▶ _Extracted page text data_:
BEGIN
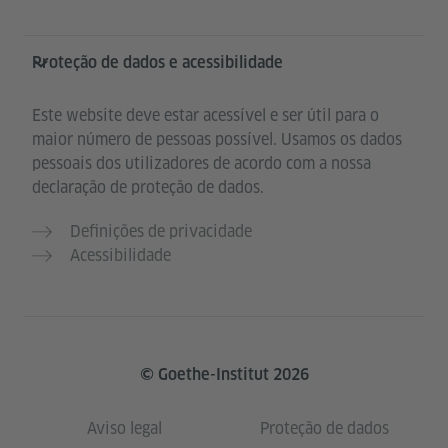
Proteção de dados e acessibilidade
Este website deve estar acessível e ser útil para o
maior número de pessoas possível. Usamos os dados
pessoais dos utilizadores de acordo com a nossa
declaração de proteção de dados.
Definições de privacidade
Acessibilidade
© Goethe-Institut 2026
Aviso legal
Proteção de dados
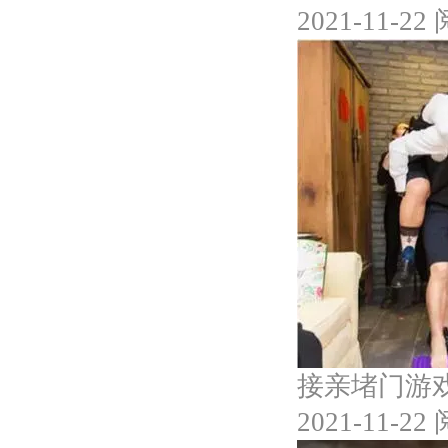
2021-11-22
接亲堵门游
2021-11-22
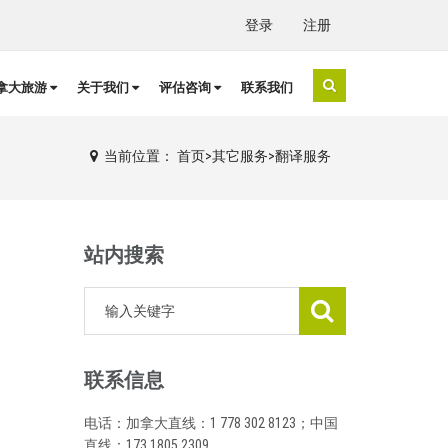
登录
注册
拿大旅游
关于我们
评估咨询
联系我们
当前位置：
首页
>
其它服务
>
翻译服务
站内搜索
联系信息
电话：加拿大直线：1 778 302 8123；中国
直线：173 1805 2309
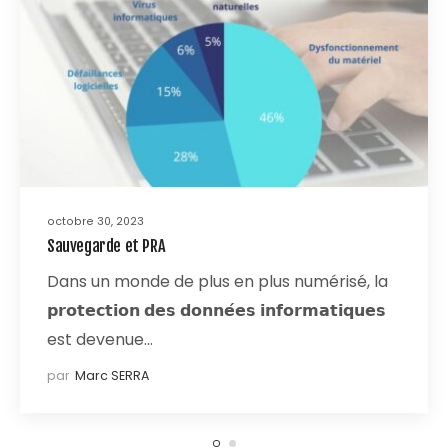
octobre 30, 2023
Sauvegarde et PRA
Dans un monde de plus en plus numérisé, la
𝗽𝗿𝗼𝘁𝗲𝗰𝘁𝗶𝗼𝗻 𝗱𝗲𝘀 𝗱𝗼𝗻𝗻𝗲́𝗲𝘀 𝗶𝗻𝗳𝗼𝗿𝗺𝗮𝘁𝗶𝗾𝘂𝗲𝘀
est devenue…
par
Marc SERRA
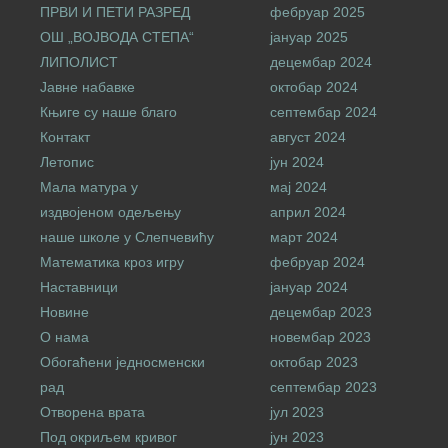
ПРВИ И ПЕТИ РАЗРЕД
фебруар 2025
ОШ „ВОЈВОДА СТЕПА“
јануар 2025
ЛИПОЛИСТ
децембар 2024
Јавне набавке
октобар 2024
Књиге су наше благо
септембар 2024
Контакт
август 2024
Летопис
јун 2024
Мала матура у
мај 2024
издвојеном одељењу
април 2024
наше школе у Слепчевићу
март 2024
Математика кроз игру
фебруар 2024
Наставници
јануар 2024
Новине
децембар 2023
О нама
новембар 2023
Обогаћени једносменски
октобар 2023
рад
септембар 2023
Отворена врата
јул 2023
Под окриљем кривог
јун 2023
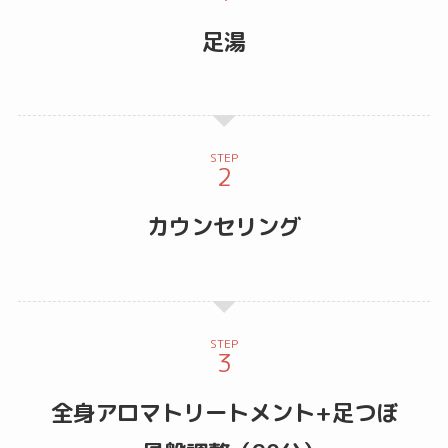
足湯
STEP
カウンセリング
STEP
全身アロマトリートメント+足つぼ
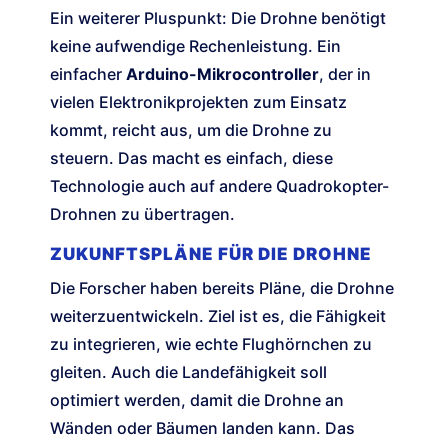
Ein weiterer Pluspunkt: Die Drohne benötigt
keine aufwendige Rechenleistung. Ein
einfacher
Arduino-Mikrocontroller
, der in
vielen Elektronikprojekten zum Einsatz
kommt, reicht aus, um die Drohne zu
steuern. Das macht es einfach, diese
Technologie auch auf andere Quadrokopter-
Drohnen zu übertragen.
ZUKUNFTSPLÄNE FÜR DIE DROHNE
Die Forscher haben bereits Pläne, die Drohne
weiterzuentwickeln. Ziel ist es, die Fähigkeit
zu integrieren, wie echte Flughörnchen zu
gleiten. Auch die Landefähigkeit soll
optimiert werden, damit die Drohne an
Wänden oder Bäumen landen kann. Das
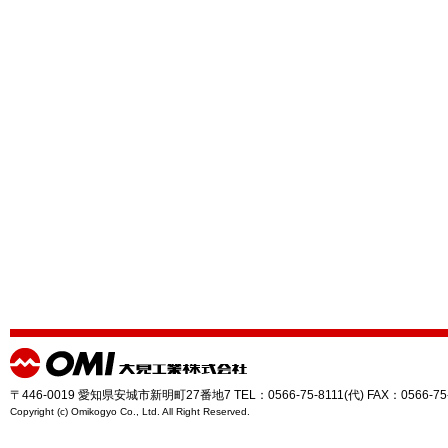
〒446-0019 愛知県安城市新明町27番地7 TEL：0566-75-8111(代) FAX：0566-75
Copyright (c) Omikogyo Co., Ltd. All Right Reserved.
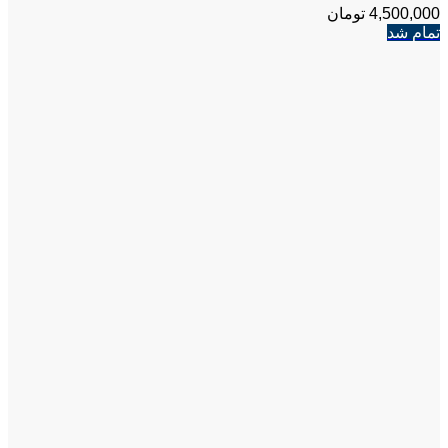
4,500,000
تومان
تمام شد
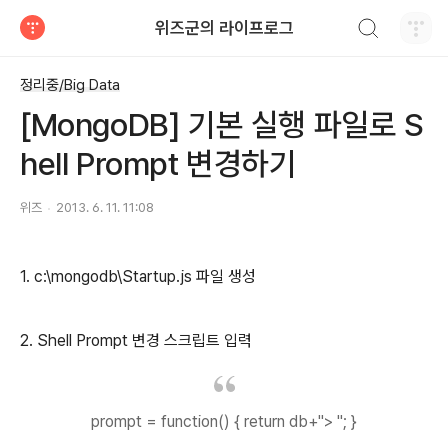
검색하기
위즈군의 라이프로그
티스토리
정리중/Big Data
[MongoDB] 기본 실행 파일로 S
hell Prompt 변경하기
위즈
2013. 6. 11. 11:08
1. c:\mongodb\Startup.js 파일 생성
2. Shell Prompt 변경 스크립트 입력
prompt = function() { return db+"> "; }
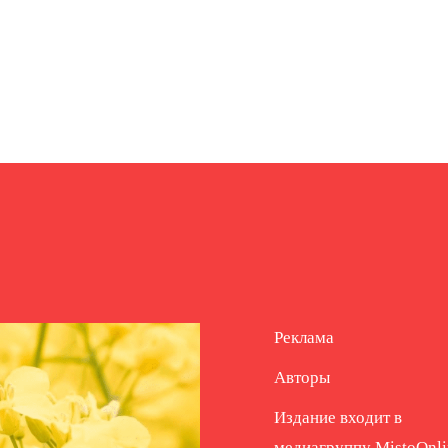
Реклама
Авторы
Издание входит в
медиагруппу
MistoOnli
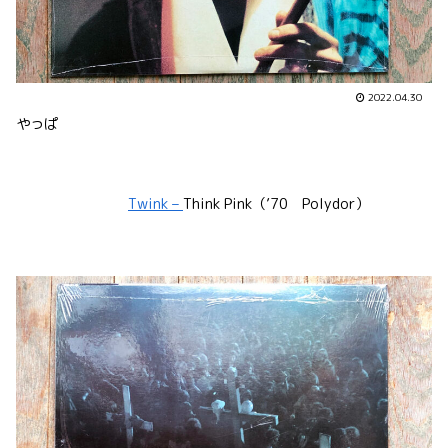
2022.04.30
やっぱ
Twink –
Think Pink（’70 Polydor）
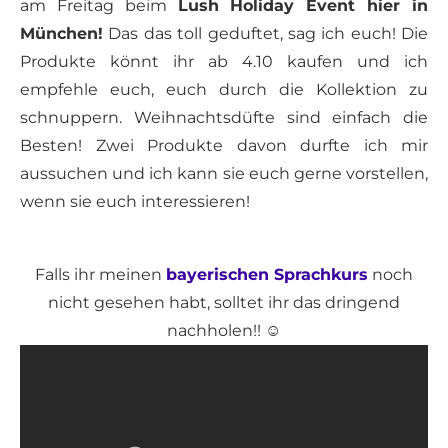
am Freitag beim
Lush Holiday Event hier in
München!
Das das toll geduftet, sag ich euch! Die
Produkte könnt ihr ab 4.10 kaufen und ich
empfehle euch, euch durch die Kollektion zu
schnuppern. Weihnachtsdüfte sind einfach die
Besten! Zwei Produkte davon durfte ich mir
aussuchen und ich kann sie euch gerne vorstellen,
wenn sie euch interessieren!
Falls ihr meinen
bayerischen Sprachkurs
noch
nicht gesehen habt, solltet ihr das dringend
nachholen!! ☺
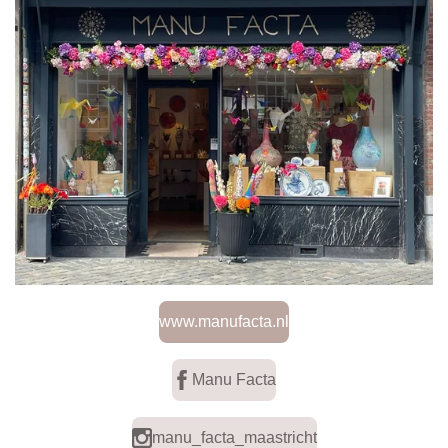
www.manufacta.nl
Manu Facta
manu_facta_maastricht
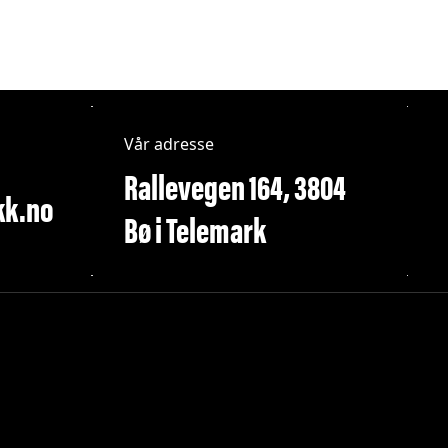
Vår adresse
Rallevegen 164, 3804
kk.no
Bø i Telemark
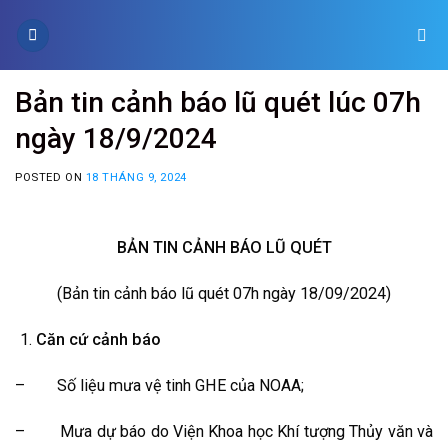
Skip
to
content
Bản tin cảnh báo lũ quét lúc 07h
ngày 18/9/2024
POSTED ON
18 THÁNG 9, 2024
BẢN TIN CẢNH BÁO LŨ QUÉT
(Bản tin cảnh báo lũ quét 07h ngày 18/09/2024)
Căn cứ cảnh báo
– Số liệu mưa vệ tinh GHE của NOAA;
– Mưa dự báo do Viện Khoa học Khí tượng Thủy văn và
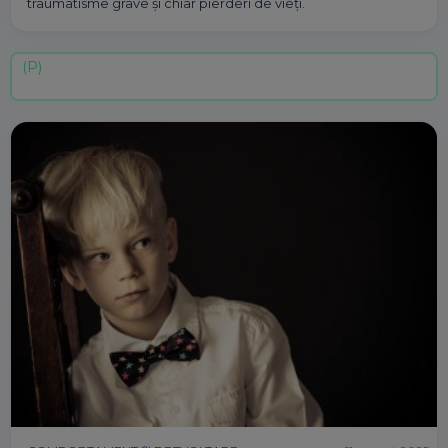
traumatisme grave și chiar pierderi de vieți.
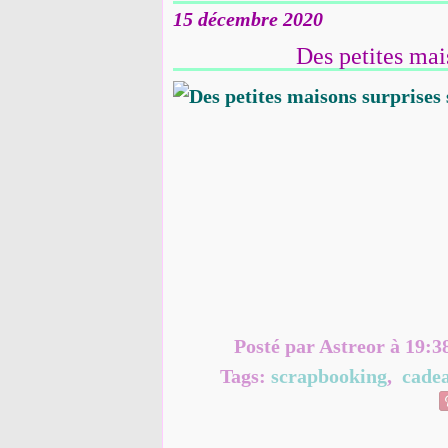
15 décembre 2020
Des petites mai
Posté par Astreor à 19:3
Tags:
scrapbooking
,
cade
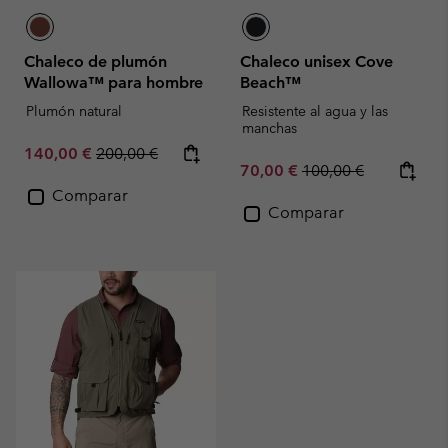
Chaleco de plumón
Chaleco unisex Cove
Wallowa™ para hombre
Beach™
Plumón natural
Resistente al agua y las
manchas
Sale price:
Regular price:
140,00 €
200,00 €
Sale price:
Regular price:
70,00 €
100,00 €
Comparar
Comparar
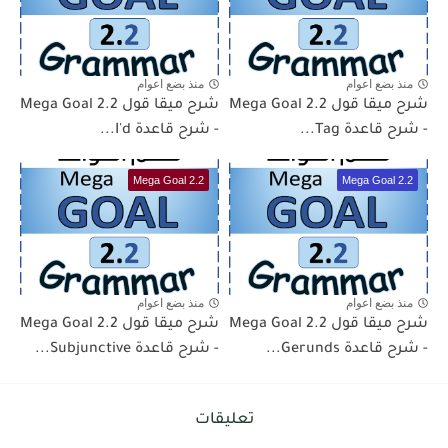
منذ بضع اعوام
منذ بضع اعوام
شرح ميقا قول 2.2 Mega Goal
شرح ميقا قول 2.2 Mega Goal
- شرح قاعدة Tag...
- شرح قاعدة I'd...
Mega Goal 2.2
Mega Goal 2.2
منذ بضع اعوام
منذ بضع اعوام
شرح ميقا قول 2.2 Mega Goal
شرح ميقا قول 2.2 Mega Goal
- شرح قاعدة Gerunds...
- شرح قاعدة Subjunctive...
تعليقات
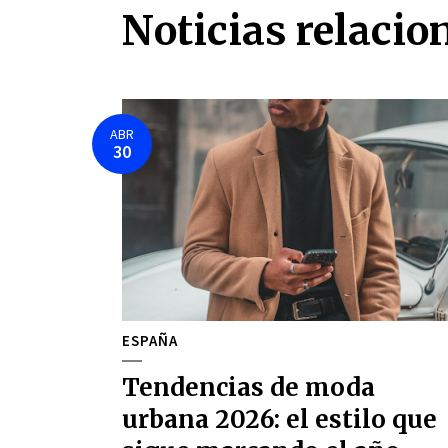
Noticias relacio
ABR
30
ESPAÑA
Tendencias de moda
urbana 2026: el estilo que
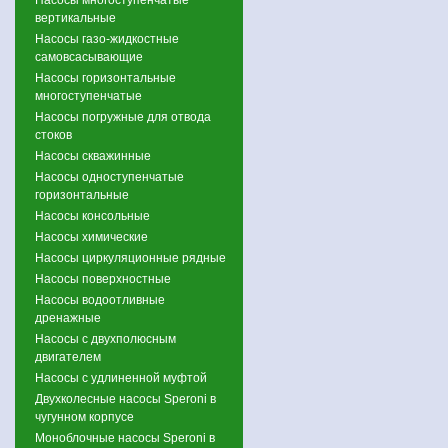
вертикальные
Насосы газо-жидкостные
самовсасывающие
Насосы горизонтальные
многоступенчатые
Насосы погружные для отвода
стоков
Насосы скважинные
Насосы одноступенчатые
горизонтальные
Насосы консольные
Насосы химические
Насосы циркуляционные рядные
Насосы поверхностные
Насосы водоотливные
дренажные
Насосы с двухполюсным
двигателем
Насосы с удлиненной муфтой
Двухколесные насосы Speroni в
чугунном корпусе
Моноблочные насосы Speroni в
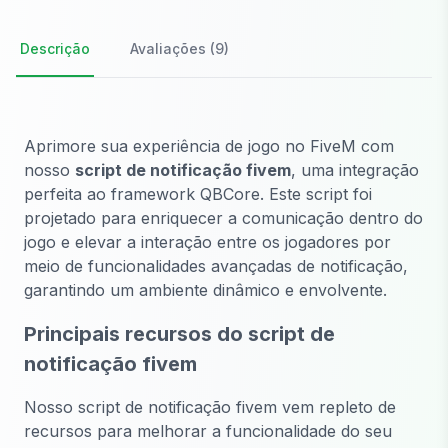
Descrição
Avaliações (9)
Aprimore sua experiência de jogo no FiveM com
nosso
script de notificação fivem
, uma integração
perfeita ao framework QBCore. Este script foi
projetado para enriquecer a comunicação dentro do
jogo e elevar a interação entre os jogadores por
meio de funcionalidades avançadas de notificação,
garantindo um ambiente dinâmico e envolvente.
Principais recursos do script de
notificação fivem
Nosso script de notificação fivem vem repleto de
recursos para melhorar a funcionalidade do seu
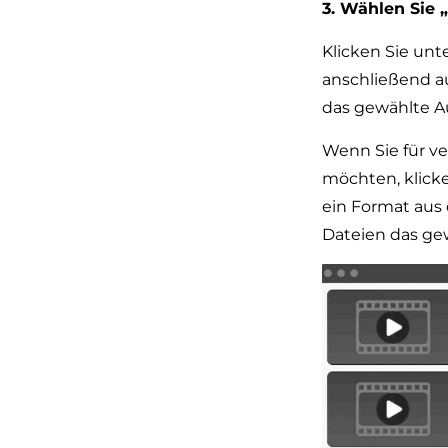
3. Wählen Sie
Klicken Sie unt
anschließend a
das gewählte A
Wenn Sie für v
möchten, klick
ein Format aus 
Dateien das g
END
Your task is to write out, exactly and without pictures, only the lines from the one holding "Chaleco de plumón" to the last line of the data.

Chaleco de plumón
Chaleco unisex Cove
Wallowa™ para hombre
Beach™
Plumón natural
Resistente al agua y las
manchas
Sale price:
Regular price:
140,00 €
200,00 €
Sale price:
Regular price:
70,00 €
100,00 €
Comparar
Comparar
منذ بضع اعوام
منذ بضع اعوام
شرح ميقا قول 2.2 Mega Goal
شرح ميقا قول 2.2 Mega Goal
- شرح قاعدة Tag...
- شرح قاعدة I'd...
Mega Goal 2.2
Mega Goal 2.2
منذ بضع اعوام
منذ بضع اعوام
شرح ميقا قول 2.2 Mega Goal
شرح ميقا قول 2.2 Mega Goal
- شرح قاعدة Gerunds...
- شرح قاعدة Subjunctive...
تعليقات
Noticias relacio
ABR
30
ESPAÑA
Tendencias de moda
urbana 2026: el estilo que
вертикальные
Насосы газо-жидкостные
самовсасывающие
Насосы горизонтальные
многоступенчатые
Насосы погружные для отвода
стоков
Насосы скважинные
Насосы одноступенчатые
горизонтальные
Насосы консольные
Насосы химические
Насосы циркуляционные рядные
Насосы поверхностные
Насосы водоотливные
дренажные
Насосы с двухполюсным
двигателем
Насосы с удлиненной муфтой
Двухколесные насосы Speroni в
чугунном корпусе
Моноблочные насосы Speroni в
Descrição
Avaliações (9)
Aprimore sua experiência de jogo no FiveM com
nosso
script de notificação fivem
, uma integração
perfeita ao framework QBCore. Este script foi
projetado para enriquecer a comunicação dentro do
jogo e elevar a interação entre os jogadores por
meio de funcionalidades avançadas de notificação,
garantindo um ambiente dinâmico e envolvente.
Principais recursos do script de
notificação fivem
Nosso script de notificação fivem vem repleto de
recursos para melhorar a funcionalidade do seu
3. Wählen Sie
Klicken Sie unt
anschließend a
das gewählte A
Wenn Sie für v
möchten, klick
ein Format aus 
Dateien das g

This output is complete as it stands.